I'd definitely agree there's nuances about hook behavior that a lot of folks aren't familiar with. (Dan Abramov's mammoth post "A Complete Guide to `useEffect`" [0] ought to be required reading for all React devs, and a lot of the info in that post ought to be better integrated into the React docs directly.) That said:

- The "effect behavior runs bottom to top" has always been true about class lifecycle methods like `componentDidMount` / `componentDidUpdate`. So, nothing new there.

- Somewhat similarly, the aspect of new prop references causing some logic to run every time is not completely new, either - it's similar to how attempts to optimize rendering via use of `PureComponent`, `React.memo()`, and `shouldComponentUpdate` can "break" when the parent component passes down new callback or data object references every time.

- The complaint that "there's more stuff to learn" seems superfluous. If there was never anything new to learn, that would mean that the API was completely stagnant and that nothing new could ever be introduced. Yes, the ecosystem is in a somewhat uncomfortable transition state atm given that there's two different APIs that offer equivalent functionality, but "learning more stuff raises the barrier to entry" is not a particularly meaningful argument against hooks.

[0] https://overreacted.io/a-complete-guide-to-useeffect/

ng12|5 years ago

Agreed.

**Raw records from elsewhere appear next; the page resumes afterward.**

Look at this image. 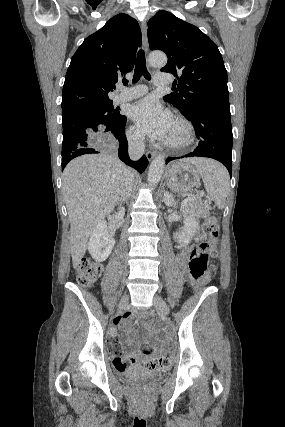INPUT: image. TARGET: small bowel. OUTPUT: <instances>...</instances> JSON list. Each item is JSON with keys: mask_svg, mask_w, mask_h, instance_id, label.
<instances>
[{"mask_svg": "<svg viewBox=\"0 0 285 427\" xmlns=\"http://www.w3.org/2000/svg\"><path fill=\"white\" fill-rule=\"evenodd\" d=\"M178 261L180 263H185L186 261V252L181 251L178 254ZM134 319L133 315H125L122 319L117 321V325L119 326H126L131 323V321ZM130 343H135L134 341H129ZM107 346L111 350V356L113 358V365L116 369L120 368V363L122 362H129L133 364H139L141 363L144 358L146 357V354L143 353L140 349L136 348L134 349L130 354H124L122 351V345L119 340H117L113 333H110L107 338Z\"/></svg>", "mask_w": 285, "mask_h": 427, "instance_id": "1", "label": "small bowel"}]
</instances>
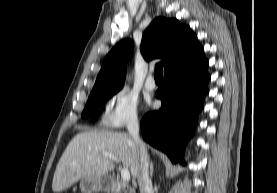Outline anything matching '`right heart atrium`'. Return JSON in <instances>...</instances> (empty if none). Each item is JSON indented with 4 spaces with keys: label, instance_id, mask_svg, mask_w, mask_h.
I'll use <instances>...</instances> for the list:
<instances>
[{
    "label": "right heart atrium",
    "instance_id": "obj_1",
    "mask_svg": "<svg viewBox=\"0 0 277 193\" xmlns=\"http://www.w3.org/2000/svg\"><path fill=\"white\" fill-rule=\"evenodd\" d=\"M138 121V106L135 97L125 88L115 91L103 117L105 126L120 129Z\"/></svg>",
    "mask_w": 277,
    "mask_h": 193
}]
</instances>
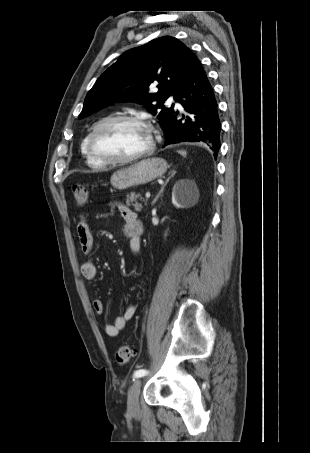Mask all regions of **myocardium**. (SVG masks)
I'll list each match as a JSON object with an SVG mask.
<instances>
[{
    "mask_svg": "<svg viewBox=\"0 0 310 453\" xmlns=\"http://www.w3.org/2000/svg\"><path fill=\"white\" fill-rule=\"evenodd\" d=\"M119 122H129V123H134V124L144 127L148 131L149 138H150L148 147L132 156L125 157V158H113V157H109V156L104 155L101 152H99L96 147L97 135L104 129L112 126L113 124L119 123ZM152 132H153V130H152L151 125L144 118H142L140 116H136V115L111 116V117L101 120L94 126V128L90 132V135L88 138V148H89V151L92 154V156L95 159L99 160L100 162H103L105 164H113V165L128 164V163H132L137 160H140L141 158H144V157L152 154V152L155 149V140H154Z\"/></svg>",
    "mask_w": 310,
    "mask_h": 453,
    "instance_id": "obj_1",
    "label": "myocardium"
}]
</instances>
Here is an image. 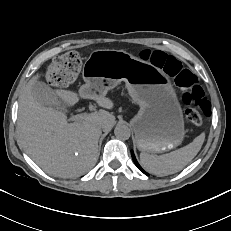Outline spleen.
<instances>
[{
	"instance_id": "spleen-1",
	"label": "spleen",
	"mask_w": 231,
	"mask_h": 231,
	"mask_svg": "<svg viewBox=\"0 0 231 231\" xmlns=\"http://www.w3.org/2000/svg\"><path fill=\"white\" fill-rule=\"evenodd\" d=\"M204 139L205 134L202 133L188 145L160 156L141 152V164L148 172L156 175H169L179 172L197 155Z\"/></svg>"
}]
</instances>
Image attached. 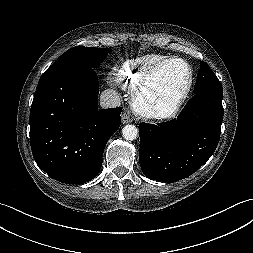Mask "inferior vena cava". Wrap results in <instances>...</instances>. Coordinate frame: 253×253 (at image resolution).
I'll use <instances>...</instances> for the list:
<instances>
[{
    "label": "inferior vena cava",
    "mask_w": 253,
    "mask_h": 253,
    "mask_svg": "<svg viewBox=\"0 0 253 253\" xmlns=\"http://www.w3.org/2000/svg\"><path fill=\"white\" fill-rule=\"evenodd\" d=\"M121 104L119 94L113 89H107L101 93L100 105L102 108H115Z\"/></svg>",
    "instance_id": "1"
}]
</instances>
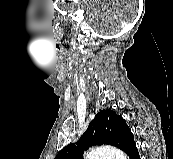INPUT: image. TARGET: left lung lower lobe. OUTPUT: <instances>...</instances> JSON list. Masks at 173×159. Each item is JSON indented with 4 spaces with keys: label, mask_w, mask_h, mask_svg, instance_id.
Segmentation results:
<instances>
[{
    "label": "left lung lower lobe",
    "mask_w": 173,
    "mask_h": 159,
    "mask_svg": "<svg viewBox=\"0 0 173 159\" xmlns=\"http://www.w3.org/2000/svg\"><path fill=\"white\" fill-rule=\"evenodd\" d=\"M126 154L130 159H140L136 145H133Z\"/></svg>",
    "instance_id": "0a47b994"
}]
</instances>
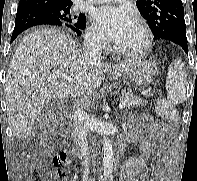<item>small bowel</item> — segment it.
Listing matches in <instances>:
<instances>
[{
	"label": "small bowel",
	"mask_w": 197,
	"mask_h": 181,
	"mask_svg": "<svg viewBox=\"0 0 197 181\" xmlns=\"http://www.w3.org/2000/svg\"><path fill=\"white\" fill-rule=\"evenodd\" d=\"M132 126L130 138L140 144V154L126 163L119 181H170L173 128L148 114L134 119ZM154 156H159L156 164L150 162Z\"/></svg>",
	"instance_id": "obj_1"
}]
</instances>
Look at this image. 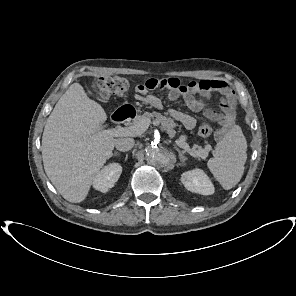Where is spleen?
Returning <instances> with one entry per match:
<instances>
[{
  "mask_svg": "<svg viewBox=\"0 0 296 296\" xmlns=\"http://www.w3.org/2000/svg\"><path fill=\"white\" fill-rule=\"evenodd\" d=\"M247 142L239 126H234L216 145L207 167L224 189L233 188L241 179L247 160Z\"/></svg>",
  "mask_w": 296,
  "mask_h": 296,
  "instance_id": "obj_1",
  "label": "spleen"
}]
</instances>
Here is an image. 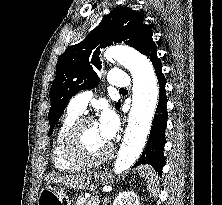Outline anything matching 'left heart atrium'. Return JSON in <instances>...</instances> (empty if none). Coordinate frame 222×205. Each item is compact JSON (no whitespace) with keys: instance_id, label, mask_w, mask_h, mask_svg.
<instances>
[{"instance_id":"1","label":"left heart atrium","mask_w":222,"mask_h":205,"mask_svg":"<svg viewBox=\"0 0 222 205\" xmlns=\"http://www.w3.org/2000/svg\"><path fill=\"white\" fill-rule=\"evenodd\" d=\"M96 124L103 138L109 142L117 132L118 118L113 111L104 110Z\"/></svg>"}]
</instances>
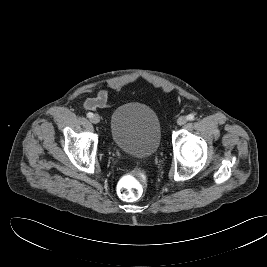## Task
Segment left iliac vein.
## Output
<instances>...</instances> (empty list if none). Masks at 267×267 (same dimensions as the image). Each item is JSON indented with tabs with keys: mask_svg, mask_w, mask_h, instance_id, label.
Wrapping results in <instances>:
<instances>
[{
	"mask_svg": "<svg viewBox=\"0 0 267 267\" xmlns=\"http://www.w3.org/2000/svg\"><path fill=\"white\" fill-rule=\"evenodd\" d=\"M186 122H187V117H185V116H181L177 119L178 125H184V124H186Z\"/></svg>",
	"mask_w": 267,
	"mask_h": 267,
	"instance_id": "left-iliac-vein-1",
	"label": "left iliac vein"
}]
</instances>
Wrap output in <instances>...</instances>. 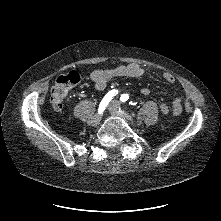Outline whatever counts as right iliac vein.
Returning <instances> with one entry per match:
<instances>
[{"label": "right iliac vein", "instance_id": "right-iliac-vein-1", "mask_svg": "<svg viewBox=\"0 0 221 221\" xmlns=\"http://www.w3.org/2000/svg\"><path fill=\"white\" fill-rule=\"evenodd\" d=\"M110 106V105H109ZM108 109H109V107H108ZM103 116V112H98V117H102Z\"/></svg>", "mask_w": 221, "mask_h": 221}]
</instances>
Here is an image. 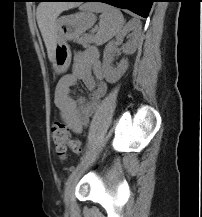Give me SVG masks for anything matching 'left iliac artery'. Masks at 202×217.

At a certain point if experienced developers are struggling with the quiz it says a lot more about the quiz than the quiz-taker.

ng12|5 years ago

I thought the quiz was really missing the point. The whole point of reactive programming is to not worry about execution order.

hitekker|5 years ago

A clear, concise & clever blog post.

Quizzing the community on its supposed expertise, is such an effective way to separate rhetoric from reality.

wbobeirne|5 years ago

While I like the post and associated quiz, I feel like execution order is not the most important thing to understand with hooks, but it's the main theme of the quiz. If you're designing your components in an effective way, execution order shouldn't _really_ come into play. It typically only comes to bite you if you're manipulating some global state outside of React, or doing some direct DOM manipulation.

Questions 3 and 4 about anonymous objects and useRef are definitely the kind of knowledge that someone who aims to understand React and Hooks should focus on, though.

rdgthree|5 years ago

This was a great follow up. I completely agreed with the first post, and I couldn't help but think those critiquing it didn't quite understand what they were critiquing. It's rare that you're able to actually definitively prove that out, but these results are about as conclusive as it gets.